Sunday, Oct. 30, 2016, 8:44 a.m.


Activity Summary: Kīlauea Volcano continues to erupt at its summit and East Rift Zone. The summit lava lake surface remains high and was about 48 feet below the floor of Halemaʻumaʻu Crater yesterday afternoon. The 61g lava flow continues to enter the sea at Kamokuna, posing no threat to nearby communities.

Summit Observations: Tiltmeters at Kīlauea’s have recorded slight inflation over the past day. When last measured directly late yesterday afternoon, the lake surface was about 48 feet below the floor of Halemaʻumaʻu Crater. Overnight, there was little change in lake level. Spattering continues intermittently from various locations along the margins of the lake.

Seismicity is within normal, background rates. Tremor amplitude continues to fluctuate as vigor of lava lake spattering waxes and wanes. Average daily summit sulfur dioxide emission rates ranged from about 3,100 to 6,800 metric tons/day during the past week.

Puʻu ʻŌʻō Observations: Occasional clear webcam images over the past day, show persistent glow at long-term sources within the crater. There were no significant changes in seismicity over the past 24 hours. The tiltmeter on Puʻu ʻŌʻō cone recorded slight deflation over the past day. The sulfur dioxide emission rate from all East Rift Zone vents was about 290 metric tons/day when last measured on Oct. 28.
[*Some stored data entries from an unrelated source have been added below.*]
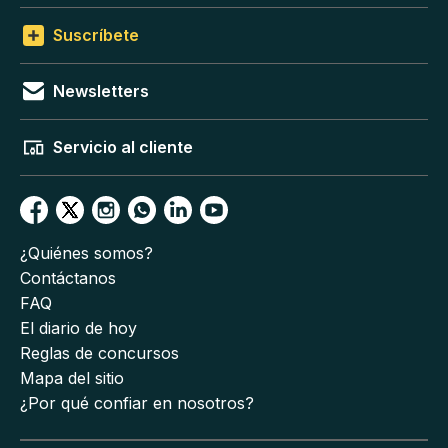
Suscríbete
Newsletters
Servicio al cliente
¿Quiénes somos?
Contáctanos
FAQ
El diario de hoy
Reglas de concursos
Mapa del sitio
¿Por qué confiar en nosotros?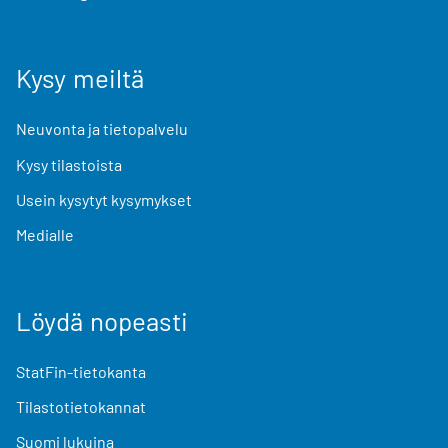
Kysy meiltä
Neuvonta ja tietopalvelu
Kysy tilastoista
Usein kysytyt kysymykset
Medialle
Löydä nopeasti
StatFin-tietokanta
Tilastotietokannat
Suomi lukuina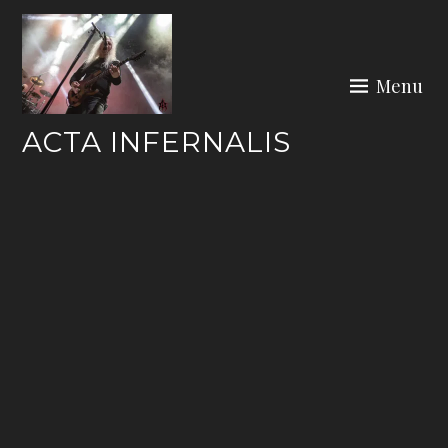
Skip
to
content
Menu
ACTA INFERNALIS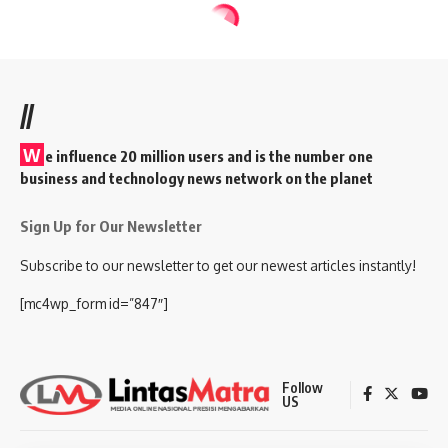
//
W
e influence 20 million users and is the number one
business and technology news network on the planet
Sign Up for Our Newsletter
Subscribe to our newsletter to get our newest articles instantly!
[mc4wp_form id=”847″]
Follow
US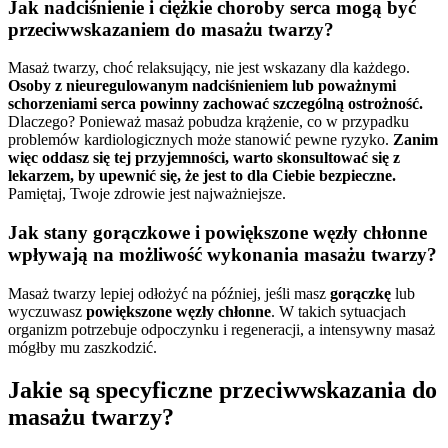
Jak nadciśnienie i ciężkie choroby serca mogą być
przeciwwskazaniem do masażu twarzy?
Masaż twarzy, choć relaksujący, nie jest wskazany dla każdego.
Osoby z nieuregulowanym nadciśnieniem lub poważnymi
schorzeniami serca powinny zachować szczególną ostrożność.
Dlaczego? Ponieważ masaż pobudza krążenie, co w przypadku
problemów kardiologicznych może stanowić pewne ryzyko.
Zanim
więc oddasz się tej przyjemności, warto skonsultować się z
lekarzem, by upewnić się, że jest to dla Ciebie bezpieczne.
Pamiętaj, Twoje zdrowie jest najważniejsze.
Jak stany gorączkowe i powiększone węzły chłonne
wpływają na możliwość wykonania masażu twarzy?
Masaż twarzy lepiej odłożyć na później, jeśli masz
gorączkę
lub
wyczuwasz
powiększone węzły chłonne
. W takich sytuacjach
organizm potrzebuje odpoczynku i regeneracji, a intensywny masaż
mógłby mu zaszkodzić.
Jakie są specyficzne przeciwwskazania do
masażu twarzy?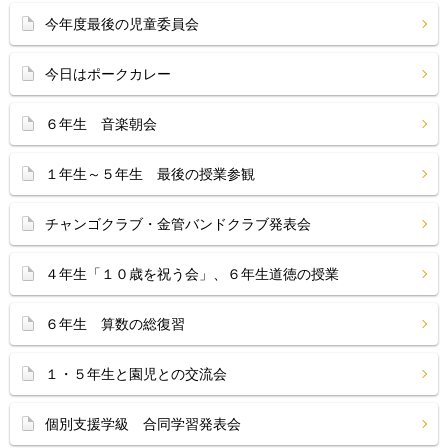
今年度最後の児童委員会
今日はポークカレー
６年生 音楽朝会
１年生～５年生 最後の授業参観
チャンゴクラブ・金管バンドクラブ発表会
４年生「１０歳を祝う会」、６年生道徳の授業
６年生 算数の総復習
１・５年生と園児との交流会
個別支援学級 合同学習発表会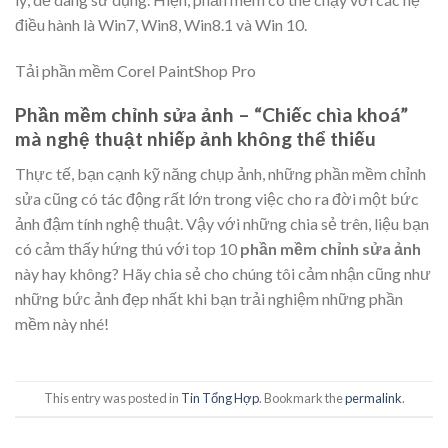
điều hành là Win7, Win8, Win8.1 và Win 10.
Tải phần mềm Corel PaintShop Pro
Phần mềm chỉnh sửa ảnh – “Chiếc chìa khoá”
mà nghệ thuật nhiếp ảnh không thể thiếu
Thực tế, bạn cạnh kỹ năng chụp ảnh, những phần mềm chỉnh
sửa cũng có tác động rất lớn trong việc cho ra đời một bức
ảnh đậm tính nghệ thuật. Vậy với những chia sẻ trên, liệu bạn
có cảm thấy hứng thú với top 10
phần mềm chỉnh sửa ảnh
này hay không? Hãy chia sẻ cho chúng tôi cảm nhận cũng như
những bức ảnh đẹp nhất khi bạn trải nghiệm những phần
mềm này nhé!
This entry was posted in
Tin Tổng Hợp
. Bookmark the
permalink
.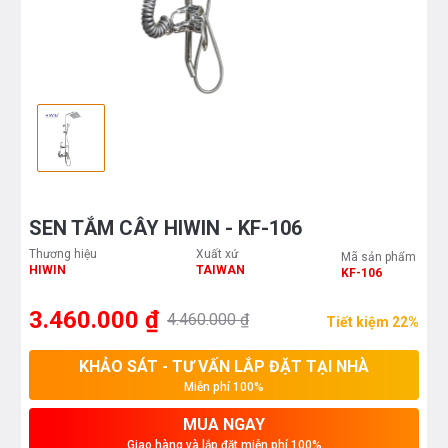
SEN TẮM CÂY HIWIN - KF-106
Thương hiệu
Xuất xứ
Mã sản phẩm
HIWIN
TAIWAN
KF-106
3.460.000 ₫
4.460.000 ₫
Tiết kiệm 22%
KHẢO SÁT - TƯ VẤN LẮP ĐẶT TẠI NHÀ
Miễn phí 100%
MUA NGAY
Giao hàng và lắp đặt miễn phí 100%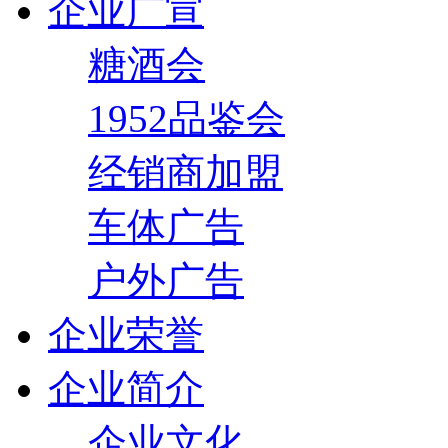
企业广宣
糖酒会
1952品鉴会
经销商加盟
车体广告
户外广告
企业荣誉
企业简介
企业文化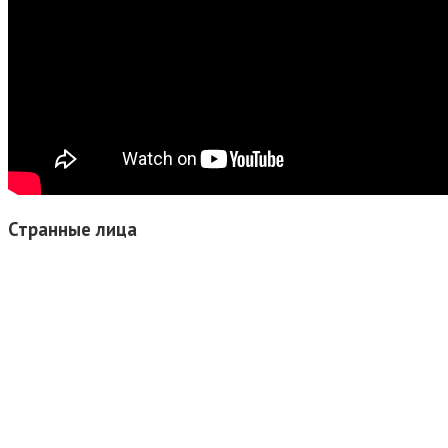
Странные л
ица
Lava Flow Observations: The 61g lava flow extending southeast from Puʻu ʻŌʻō on Kīlauea’s south flank continues to enter the ocean at Kamokuna. Activity is presently concentrated along the front of the east lava delta. Small collapses were reported by National Park Service staff earlier this week. On Thursday, aerial observations of prominent cracks on the surface of the east delta suggest instability and thus an increased potential for larger collapse events.